By the way, you have to pay attention to Google’s announcement of Lamda. This conversational technology, which is still the “biggest bet” Google has placed, is a big step forward in natural language processing. And that core branch of AI impacts almost everything that happens at work. You can now access this type of tech through Google Cloud (Amazon and Microsoft have similar services), so we’re going to see smarter applications coming from all the tech vendors.

Marketplace Models for Internal Talent.

The “talent marketplace” is here, but it’s much more than a new piece of software. The Pandemic opened up pandora’s box in this area, and nearly every company is focusing on internal mobility, project and gig work, and a more dynamic model for careers. This will become a survival tactic in the economy going forward, and being a “marketplace” further diminishes the role of managers as decision-makers about every people practice.

Imagine the impact this will have. Rather than ask managers to sit through mind-numbing meetings to set and calibrate performance ratings, the “marketplace” will tell you who is in most demand. You can see who is rated the highest, who completed the best projects, and who has the biggest following and strongest reputation in the company.

This is much more profound than you may think. For a decade or more we’ve been trying to reinvent performance management and succession: companies like Schneider, Unilever, IBM, and many others are now realizing that the “marketplace model” for talent is really where HR and management is going.
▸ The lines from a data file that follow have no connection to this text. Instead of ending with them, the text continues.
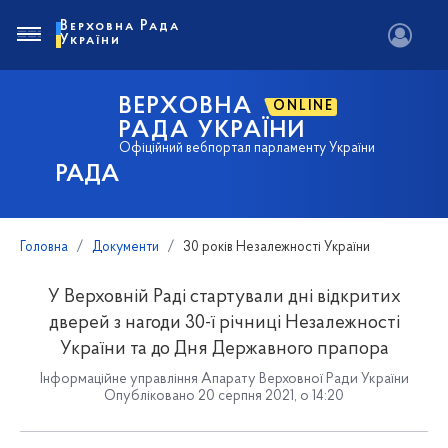
Верховна Рада
України
ВЕРХОВНА
ONLINE
РАДА УКРАЇНИ
Офіційний вебпортал парламенту України
РАДА
Головна
Документи
30 років Незалежності України
У Верховній Раді стартували дні відкритих
дверей з нагоди 30-ї річниці Незалежності
України та до Дня Державного прапора
Інформаційне управління Апарату Верховної Ради України
Опубліковано 20 серпня 2021, о 14:20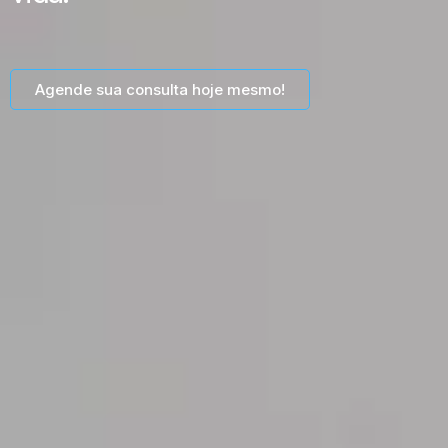
Agende sua consulta hoje mesmo!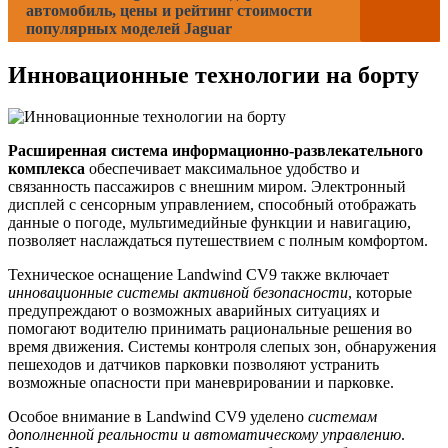
автомобиль, цены и рейтинг стоимости
популярных моделей Jaguar
Инновационные технологии на борту
Расширенная система информационно-развлекательного
комплекса
обеспечивает максимальное удобство и
связанность пассажиров с внешним миром. Электронный
дисплей с сенсорным управлением, способный отображать
данные о погоде, мультимедийные функции и навигацию,
позволяет наслаждаться путешествием с полным комфортом.
Техническое оснащение Landwind CV9 также включает
инновационные системы активной безопасности
, которые
предупреждают о возможных аварийных ситуациях и
помогают водителю принимать рациональные решения во
время движения. Системы контроля слепых зон, обнаружения
пешеходов и датчиков парковки позволяют устранить
возможные опасности при маневрировании и парковке.
Особое внимание в Landwind CV9 уделено
системам
дополненной реальности и автоматическому управлению
.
WorkTech Now Revolutionary.

The new tools for collaboration, learning, teamwork, design and workflow experience are amazing. Microsoft Viva, for example, is forcing nearly every company to rethink their digital employee experience. I expect you’ll see Google Workspace, Facebook, Webex (Cisco), and maybe even Salesforce (Slack) get into this market.

New announcements from ServiceNow are focused on the “citizen developer,” enabling HR and IT teams to build custom workflows with no programming at all. We, for example, now run our company on Microsoft Teams, Monday, Hubspot, Microsoft Streams, and Loom. Our productivity is higher than I have ever seen, and these are tools anyone can buy with ease.

The entire market for HR tools, from Workday to CultureAmp to EdCast and many others, are pivoting toward “WorkTech” solutions – forcing HR and IT organizations to take an employee-first view of technology and stitch together a complete employee experience for everyone. Infor, for example, which focuses on manufacturing and healthcare companies, has revolutionized the employee experience for “deskless” workers (which make up 75% of the workforce). WorkTech is the big theme for the year ahead, and we can thank the Pandemic for turning up the heat.

Read the HR Technology 2021: A Definitive Guide for all the details.

HR Is In The Hot Seat.

At the end of it all, we in HR are going to have to adapt. HR professionals have to be designers, consultants, and product managers. We have to understand the role of technology and feel comfortable helping leaders adapt to the new labor market, hybrid work, and networked way of working. So this means you, as an HR leader, have to keep up.

PS. If you want to learn more about HR Capabilities for the future, join The Global HR Capability Project or join us in the Josh Bersin Academy.

We are in for a very exciting few years ahead, and while it’s barely even summer, this Fall this “storm” will be here in full force.